__What the task requires__
The response should repeat word for word every line below from the one with "TKB-08-2012 május 23." to the one with "するとさらに安心です。", inclusive, and nothing else; leave pictures out.

*** Source material ***

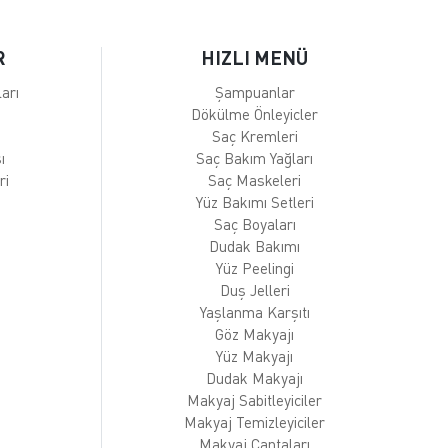
R
HIZLI MENÜ
arı
Şampuanlar
Dökülme Önleyicler
Saç Kremleri
ı
Saç Bakım Yağları
ri
Saç Maskeleri
Yüz Bakımı Setleri
Saç Boyaları
Dudak Bakımı
Yüz Peelingi
Duş Jelleri
Yaşlanma Karşıtı
Göz Makyajı
Yüz Makyajı
Dudak Makyajı
Makyaj Sabitleyiciler
Makyaj Temizleyiciler
Makyaj Çantaları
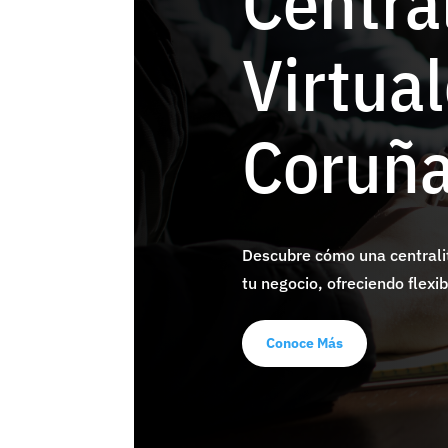
Centra
Virtua
Coruñ
Descubre cómo una centralit
tu negocio, ofreciendo flexib
Conoce Más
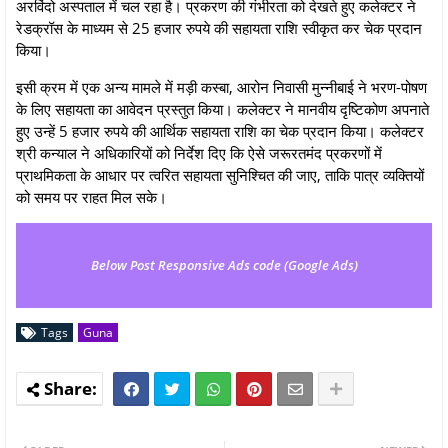
अरविंदो अस्पताल में चल रहा है। प्रकरण की गंभीरता को देखते हुए कलेक्टर ने
रेडक्रॉस के माध्यम से 25 हजार रुपये की सहायता राशि स्वीकृत कर चेक प्रदान
किया।
इसी क्रम में एक अन्य मामले में मड़ी कस्बा, आरोन निवासी मुन्नीबाई ने भरण-पोषण
के लिए सहायता का आवेदन प्रस्तुत किया। कलेक्टर ने मानवीय दृष्टिकोण अपनाते
हुए उन्हें 5 हजार रुपये की आर्थिक सहायता राशि का चेक प्रदान किया। कलेक्टर
श्री कन्‍याल ने अधिकारियों को निर्देश दिए कि ऐसे जरूरतमंद प्रकरणों में
प्राथमिकता के आधार पर त्वरित सहायता सुनिश्चित की जाए, ताकि पात्र व्यक्तियों
को समय पर राहत मिल सके।
Below Post Responsive Ads code (Google Ads)
Tags
Guna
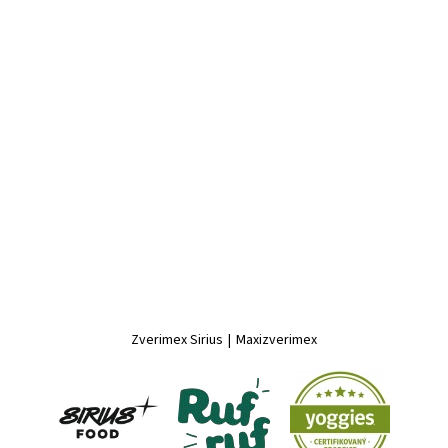
Zverimex Sirius
|
Maxizverimex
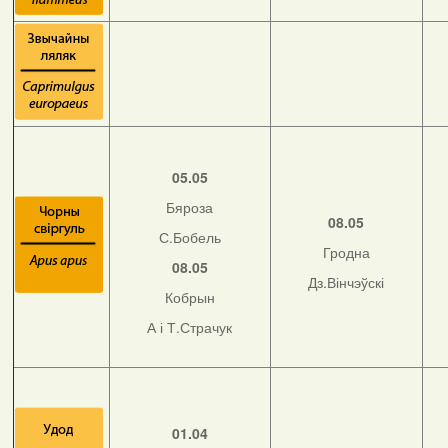
05.05
Бяроза
08.05
С.Бобель
Гродна
08.05
Дз.Вінчэўскі
Кобрын
А і Т.Страчук
01.04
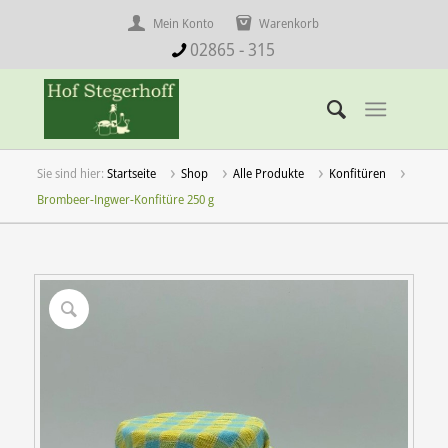
Mein Konto
Warenkorb
02865 - 315
Startseite
Shop
Alle Produkte
Konfitüren
Brombeer-Ingwer-Konfitüre 250 g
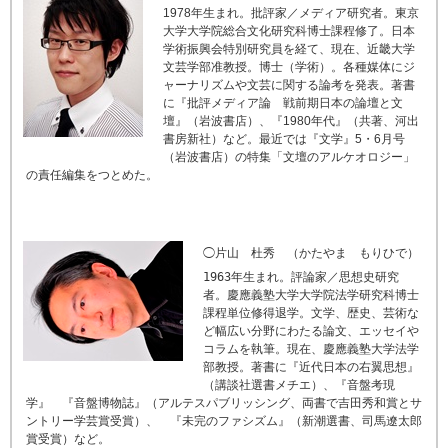
1978年生まれ。批評家／メディア研究者。東京
大学大学院総合文化研究科博士課程修了。日本
学術振興会特別研究員を経て、現在、近畿大学
文芸学部准教授。博士（学術）。各種媒体にジ
ャーナリズムや文芸に関する論考を発表。著書
に『批評メディア論 戦前期日本の論壇と文
壇』（岩波書店）、『1980年代』（共著、河出
書房新社）など。最近では『文学』5・6月号
（岩波書店）の特集「文壇のアルケオロジー」
の責任編集をつとめた。
◯片山 杜秀 （かたやま もりひで）
1963年生まれ。評論家／思想史研究
者。慶應義塾大学大学院法学研究科博士
課程単位修得退学。文学、歴史、芸術な
ど幅広い分野にわたる論文、エッセイや
コラムを執筆。現在、慶應義塾大学法学
部教授。著書に『近代日本の右翼思想』
（講談社選書メチエ）、『音盤考現
学』 『音盤博物誌』（アルテスパブリッシング、両書で吉田秀和賞とサ
ントリー学芸賞受賞）、 『未完のファシズム』（新潮選書、司馬遼太郎
賞受賞）など。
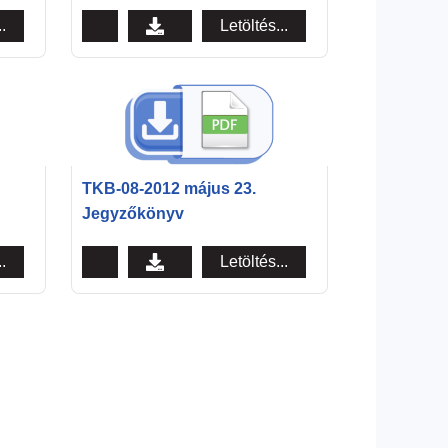
.
Letöltés...
TKB-08-2012 május 23.
Jegyzőkönyv
.
Letöltés...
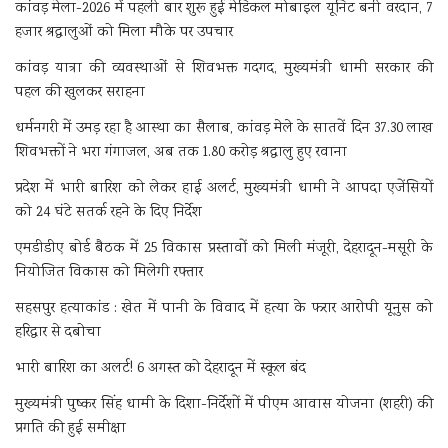
कांवड़ मेला-2026 में पहली बार शुरू हुई मेडिकल मोबाइल यूनिट बनी वरदान, 7
हजार श्रद्धालुओं को मिला मौके पर उपचार
कांवड़ यात्रा की व्यवस्थाओं से शिवभक्त गदगद, मुख्यमंत्री धामी सरकार की
पहल की खुलकर सराहना
धर्मनगरी में उमड़ रहा है आस्था का सैलाब, कांवड़ मेले के सातवें दिन 37.30 लाख
शिवभक्तों ने भरा गंगाजल, अब तक 1.80 करोड़ श्रद्धालु हुए रवाना
प्रदेश में भारी बारिश को लेकर हाई अलर्ट, मुख्यमंत्री धामी ने आपदा एजेंसियों
को 24 घंटे सतर्क रहने के दिए निर्देश
एमडीडीए बोर्ड बैठक में 25 विकास प्रस्तावों को मिली मंजूरी, देहरादून-मसूरी के
नियोजित विकास को मिलेगी रफ्तार
सहसपुर हत्याकांड : खेत में पानी के विवाद में हत्या के फरार आरोपी यूनुस को
हरिद्वार से दबोचा
भारी बारिश का अलर्ट! 6 अगस्त को देहरादून में स्कूल बंद
मुख्यमंत्री पुष्कर सिंह धामी के दिशा-निर्देशों में पीएम आवास योजना (शहरी) की
प्रगति की हुई समीक्षा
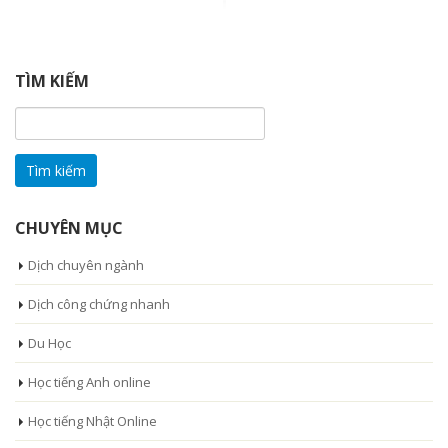
TÌM KIẾM
Tìm
kiếm
cho:
CHUYÊN MỤC
Dịch chuyên ngành
Dịch công chứng nhanh
Du Học
Học tiếng Anh online
Học tiếng Nhật Online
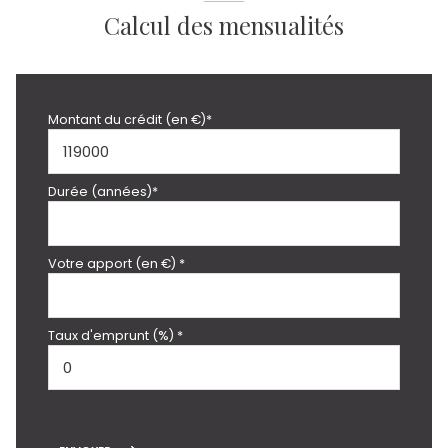
Calcul des mensualités
Montant du crédit (en €)*
Durée (années)*
Votre apport (en €) *
Taux d'emprunt (%) *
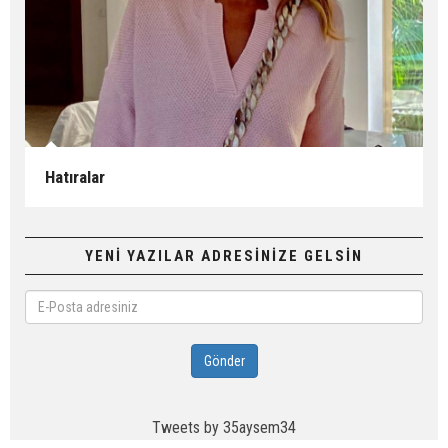
Hatıralar
YENİ YAZILAR ADRESİNİZE GELSİN
E-
Posta
adresiniz
Gönder
Tweets by 35aysem34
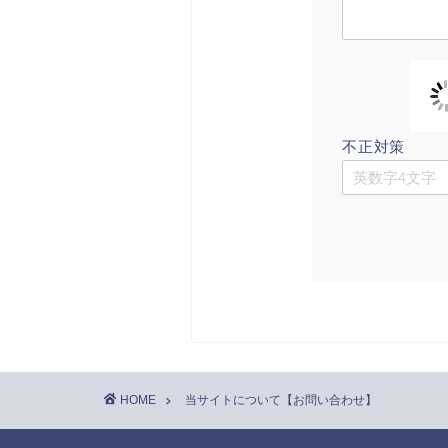
不正対策
HOME
当サイトについて【お問い合わせ】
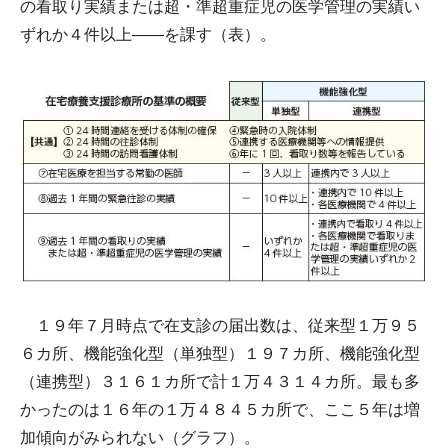
の看取り実績または超・準超重症児の医学管理の実績い
ずれか４件以上――を課す（表）。
１９年７月時点で在支診の届出数は、従来型１万９５
６カ所、機能強化型（単独型）１９７カ所、機能強化型
（連携型）３１６１カ所で計１万４３１４カ所。最も多
かったのは１６年の１万４８４５カ所で、ここ５年は増
加傾向がみられない（グラフ）。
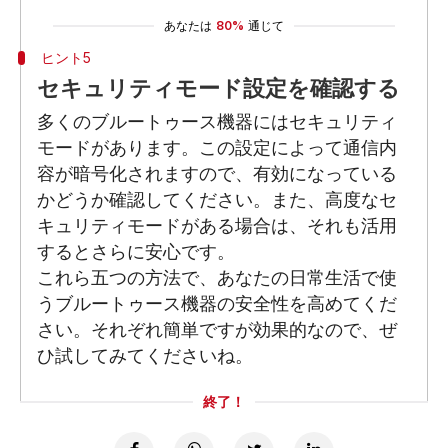
あなたは
80%
通じて
ヒント5
セキュリティモード設定を確認する
多くのブルートゥース機器にはセキュリティ
モードがあります。この設定によって通信内
容が暗号化されますので、有効になっている
かどうか確認してください。また、高度なセ
キュリティモードがある場合は、それも活用
するとさらに安心です。
これら五つの方法で、あなたの日常生活で使
うブルートゥース機器の安全性を高めてくだ
さい。それぞれ簡単ですが効果的なので、ぜ
ひ試してみてくださいね。
終了！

***

__Response to the exercise__
TKB-08-2012 május 23.
Jegyzőkönyv
.
Letöltés...
कांवड़ मेला-2026 में पहली बार शुरू हुई मेडिकल मोबाइल यूनिट बनी वरदान, 7
हजार श्रद्धालुओं को मिला मौके पर उपचार
कांवड़ यात्रा की व्यवस्थाओं से शिवभक्त गदगद, मुख्यमंत्री धामी सरकार की
पहल की खुलकर सराहना
धर्मनगरी में उमड़ रहा है आस्था का सैलाब, कांवड़ मेले के सातवें दिन 37.30 लाख
शिवभक्तों ने भरा गंगाजल, अब तक 1.80 करोड़ श्रद्धालु हुए रवाना
प्रदेश में भारी बारिश को लेकर हाई अलर्ट, मुख्यमंत्री धामी ने आपदा एजेंसियों
को 24 घंटे सतर्क रहने के दिए निर्देश
एमडीडीए बोर्ड बैठक में 25 विकास प्रस्तावों को मिली मंजूरी, देहरादून-मसूरी के
नियोजित विकास को मिलेगी रफ्तार
सहसपुर हत्याकांड : खेत में पानी के विवाद में हत्या के फरार आरोपी यूनुस को
हरिद्वार से दबोचा
भारी बारिश का अलर्ट! 6 अगस्त को देहरादून में स्कूल बंद
मुख्यमंत्री पुष्कर सिंह धामी के दिशा-निर्देशों में पीएम आवास योजना (शहरी) की
प्रगति की हुई समीक्षा
TÌM KIẾM
Tìm
kiếm
cho:
CHUYÊN MỤC
Dịch chuyên ngành
Dịch công chứng nhanh
Du Học
Học tiếng Anh online
Học tiếng Nhật Online
Calcul des mensualités
Montant du crédit (en €)*
Durée (années)*
Votre apport (en €) *
Taux d'emprunt (%) *
Hatıralar
YENİ YAZILAR ADRESİNİZE GELSİN
E-
Posta
adresiniz
Gönder
Tweets by 35aysem34
不正対策
HOME
当サイトについて【お問い合わせ】
の看取り実績または超・準超重症児の医学管理の実績い
ずれか４件以上――を課す（表）。
１９年７月時点で在支診の届出数は、従来型１万９５
６カ所、機能強化型（単独型）１９７カ所、機能強化型
（連携型）３１６１カ所で計１万４３１４カ所。最も多
かったのは１６年の１万４８４５カ所で、ここ５年は増
加傾向がみられない（グラフ）。
あなたは
80%
通じて
ヒント5
セキュリティモード設定を確認する
多くのブルートゥース機器にはセキュリティ
モードがあります。この設定によって通信内
容が暗号化されますので、有効になっている
かどうか確認してください。また、高度なセ
キュリティモードがある場合は、それも活用
するとさらに安心です。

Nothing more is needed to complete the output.